Statistics question - predicting class rank from grades

sevenperforce · January 21, 2020

Law school is all about class rank, not about absolute grades. However, my school only calculates class rank at the end of the year; the midterm grades are reported as a bloc without being tied to specific people.

This means I have the total grade spread from each of my classes, as well as my own personal grades. My guess is that you can create a bell curve that predicts where a given GPA puts a student in terms of class rank; I'm just not sure how.

Any ideas?

Edited January 21, 2020 by sevenperforce

kerbiloid · January 21, 2020

Maybe something like Elo rating for chess? Based on the past results, predicts awaited ones.
https://en.wikipedia.org/wiki/Elo_rating_system

pincushionman · January 23, 2020

You say “total grade spread” but what statistics does the school actually provide you? If they present the median score (ideally; but if they give you the mean instead you might have to assume it’s close enough to the same thing) and the standard deviation (or the variance), you could assume a normal distribution (bell curve) and use that to estimate the rank of your score within the distribution.
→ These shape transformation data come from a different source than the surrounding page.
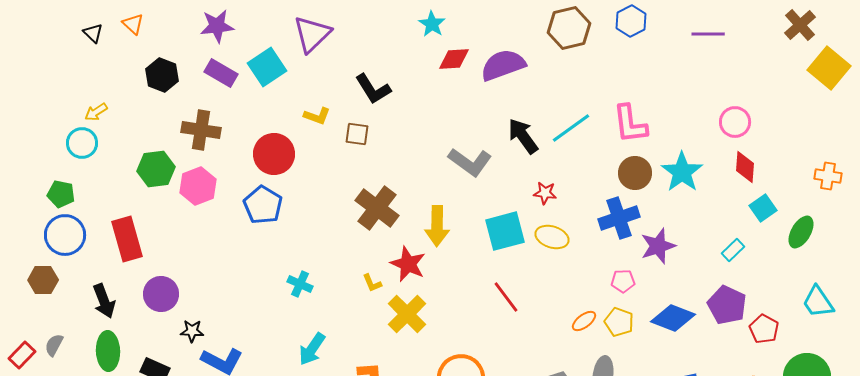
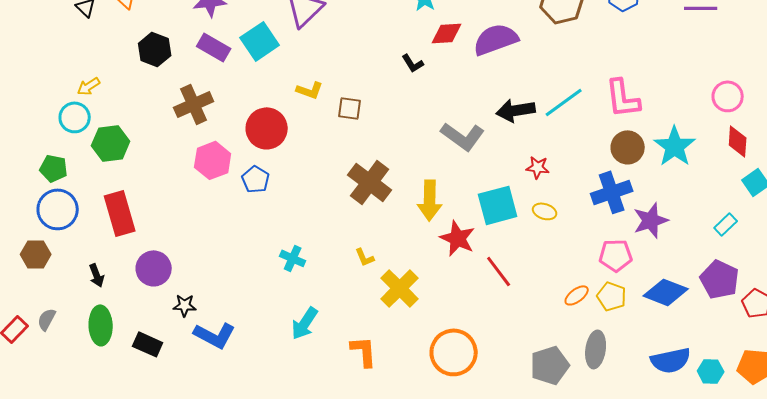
black L-shape: (373, 89) -> (413, 63), moved, size x0.6
brown cross: (201, 130) -> (194, 104), turned -33
black arrow: (523, 136) -> (516, 110), turned -63
green hexagon: (156, 169) -> (111, 143), moved
pink hexagon: (198, 186) -> (213, 160), moved
blue pentagon: (263, 205) -> (256, 179), size x0.7
yellow ellipse: (552, 237) -> (545, 211), size x0.7
red star: (408, 264) -> (458, 238), moved
pink pentagon: (623, 281) -> (616, 255), size x1.4
black arrow: (104, 301) -> (97, 275), size x0.7

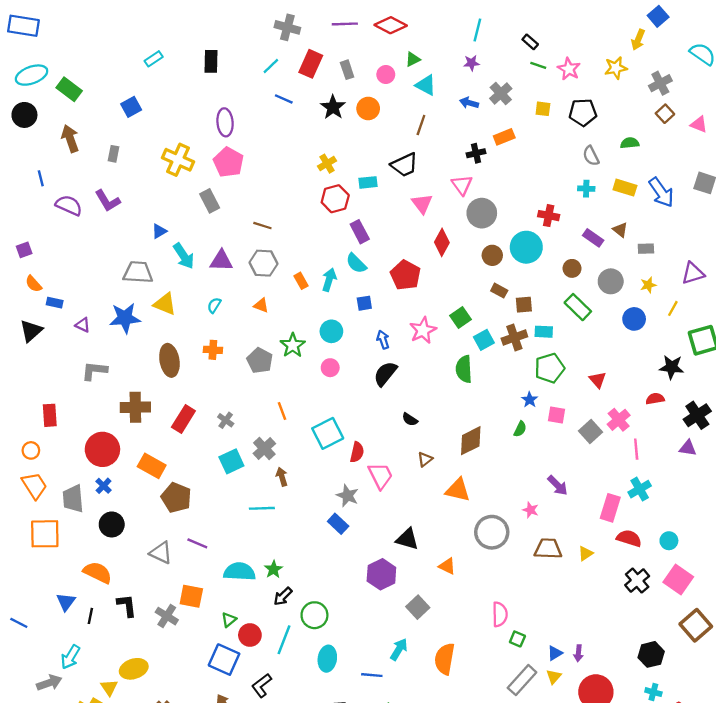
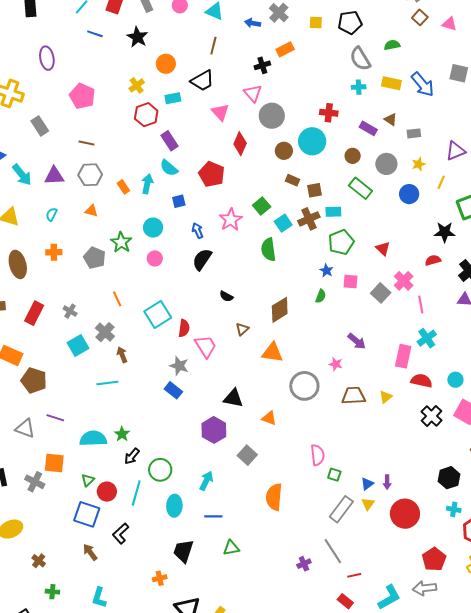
orange circle: (368, 108) -> (166, 64), moved
gray semicircle: (591, 156) -> (360, 59), size x1.4
pink pentagon: (228, 162) -> (82, 96), moved
cyan arrow: (399, 649) -> (206, 481), moved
sevenperforce · January 23, 2020

2 hours ago, pincushionman said:

You say “total grade spread” but what statistics does the school actually provide you? If they present the median score (ideally; but if they give you the mean instead you might have to assume it’s close enough to the same thing) and the standard deviation (or the variance), you could assume a normal distribution (bell curve) and use that to estimate the rank of your score within the distribution.

Sure, that would work, but I actually have much more data than that.

I know what I made in all four classes, and I know the actual discrete scores in each class. For example (these are not the real numbers because it would probably be some sort of crime to post them online):

grades/class
	Class 1	Class 2	Class 3	Class 4
As	3	2	4	1
Bs	12	16	13	5
Cs	11	9	11	18
Ds	2	1	0	3
Fs	0	0	0	1
(my grades)	A	B	A	C

I could simply take the average grade and make a bell curve, but I think that having the actual grades above would make a placement/percentile distribution curve more accurate. As an added complication, Classes 1 and 3 are 6-hour classes while classes 2 and 4 are 4-hour classes, so they each count 50% more.

January 24, 2020

Calculate the weighed arithmetic mean and the weighed standard deviation, then plug them into the equation for Gaussian curve. That's the easiest way of doing this. You should also compute mode and median as a sanity check. If they're the same as mean (or very close to it), then the bell curve should work. If they're not, this means your distribution has nonzero skew, which usually complicates things.

pincushionman · January 24, 2020

Oh, if you are given the actual counts of scores, then you already have your rank in each class, or at least a lower bound, if the real results are as granular as in the example. Your rank is literally just a count of how many scores are better than yours, or more pessimistically, how many are better or as good as yours. In this example you are (at worst) 3rd in class 1, 18th in class 2, 4th in 3, and 24th in 4. If the score categories were finer, we could get a better estimate.

As to an overall rank, I would take a mean weighted by the credit-hours of each class. If all classes are weighed equally, the estimate would be (3+18+4+24)/4=13th or better. I would hazard a guess that you are on the higher side of the large “B” and “C” sub-populations in classes 2 and 4, simply because of the presence of “A”s in the other two classes. But that’s just based on the assumption that people are consistent; the data can’t really support that.

As for predicting the final grades? Well…mmmphmyh. You’d have to look at historical trends there.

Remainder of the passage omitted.